- YOUR OBJECTIVE -
So that the copy stays text only, transcribe the data below exactly and exclude the images.

- DATA IN THIS EXERCISE -
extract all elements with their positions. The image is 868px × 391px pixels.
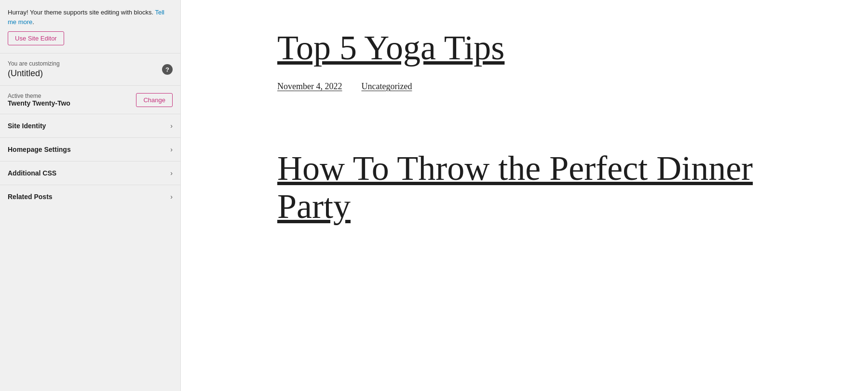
post1-category[interactable]: Uncategorized [361,81,412,92]
chevron-right-icon: › [170,193,173,201]
sidebar-nav-item[interactable]: Site Identity› [0,114,180,138]
post2-title: How To Throw the Perfect Dinner Party [277,149,810,226]
help-icon[interactable]: ? [162,64,173,75]
nav-items-container: Site Identity›Homepage Settings›Addition… [0,114,180,208]
post1-meta: November 4, 2022 Uncategorized [277,81,810,92]
post1-title: Top 5 Yoga Tips [277,29,810,67]
active-theme-info: Active theme Twenty Twenty-Two [8,93,70,107]
customizing-section: You are customizing (Untitled) ? [0,54,180,86]
chevron-right-icon: › [170,122,173,130]
change-theme-button[interactable]: Change [136,93,173,107]
customizer-sidebar: Hurray! Your theme supports site editing… [0,0,181,391]
banner-text: Hurray! Your theme supports site editing… [8,9,153,16]
sidebar-nav-item[interactable]: Additional CSS› [0,162,180,185]
customizing-title: (Untitled) [8,68,173,79]
post1-title-link[interactable]: Top 5 Yoga Tips [277,29,810,67]
post1-date[interactable]: November 4, 2022 [277,81,342,92]
active-theme-label: Active theme [8,93,70,99]
site-editor-banner: Hurray! Your theme supports site editing… [0,0,180,54]
sidebar-nav-item[interactable]: Related Posts› [0,185,180,208]
post-divider [277,121,810,149]
sidebar-nav-item[interactable]: Homepage Settings› [0,138,180,162]
chevron-right-icon: › [170,169,173,177]
preview-content: Top 5 Yoga Tips November 4, 2022 Uncateg… [181,0,868,391]
chevron-right-icon: › [170,146,173,153]
active-theme-section: Active theme Twenty Twenty-Two Change [0,86,180,114]
customizing-label: You are customizing [8,60,173,67]
post2-title-link[interactable]: How To Throw the Perfect Dinner Party [277,149,810,226]
nav-item-label: Additional CSS [8,169,56,177]
nav-item-label: Homepage Settings [8,146,71,153]
nav-item-label: Site Identity [8,122,46,130]
use-site-editor-button[interactable]: Use Site Editor [8,31,64,45]
nav-item-label: Related Posts [8,193,53,201]
active-theme-name: Twenty Twenty-Two [8,99,70,107]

- RESPONSE TO THE TASK -
extract all elements with their positions. The image is 868px × 391px pixels.
post1-category[interactable]: Uncategorized [361,81,412,92]
chevron-right-icon: › [170,193,173,201]
sidebar-nav-item[interactable]: Site Identity› [0,114,180,138]
post2-title: How To Throw the Perfect Dinner Party [277,149,810,226]
help-icon[interactable]: ? [162,64,173,75]
nav-items-container: Site Identity›Homepage Settings›Addition… [0,114,180,208]
post1-meta: November 4, 2022 Uncategorized [277,81,810,92]
post1-title: Top 5 Yoga Tips [277,29,810,67]
active-theme-info: Active theme Twenty Twenty-Two [8,93,70,107]
customizing-section: You are customizing (Untitled) ? [0,54,180,86]
chevron-right-icon: › [170,122,173,130]
change-theme-button[interactable]: Change [136,93,173,107]
customizer-sidebar: Hurray! Your theme supports site editing… [0,0,181,391]
banner-text: Hurray! Your theme supports site editing… [8,9,153,16]
sidebar-nav-item[interactable]: Additional CSS› [0,162,180,185]
customizing-title: (Untitled) [8,68,173,79]
post1-title-link[interactable]: Top 5 Yoga Tips [277,29,810,67]
post1-date[interactable]: November 4, 2022 [277,81,342,92]
active-theme-label: Active theme [8,93,70,99]
site-editor-banner: Hurray! Your theme supports site editing… [0,0,180,54]
sidebar-nav-item[interactable]: Related Posts› [0,185,180,208]
post-divider [277,121,810,149]
sidebar-nav-item[interactable]: Homepage Settings› [0,138,180,162]
chevron-right-icon: › [170,169,173,177]
preview-content: Top 5 Yoga Tips November 4, 2022 Uncateg… [181,0,868,391]
chevron-right-icon: › [170,146,173,153]
active-theme-section: Active theme Twenty Twenty-Two Change [0,86,180,114]
customizing-label: You are customizing [8,60,173,67]
post2-title-link[interactable]: How To Throw the Perfect Dinner Party [277,149,810,226]
nav-item-label: Additional CSS [8,169,56,177]
nav-item-label: Homepage Settings [8,146,71,153]
nav-item-label: Site Identity [8,122,46,130]
use-site-editor-button[interactable]: Use Site Editor [8,31,64,45]
nav-item-label: Related Posts [8,193,53,201]
active-theme-name: Twenty Twenty-Two [8,99,70,107]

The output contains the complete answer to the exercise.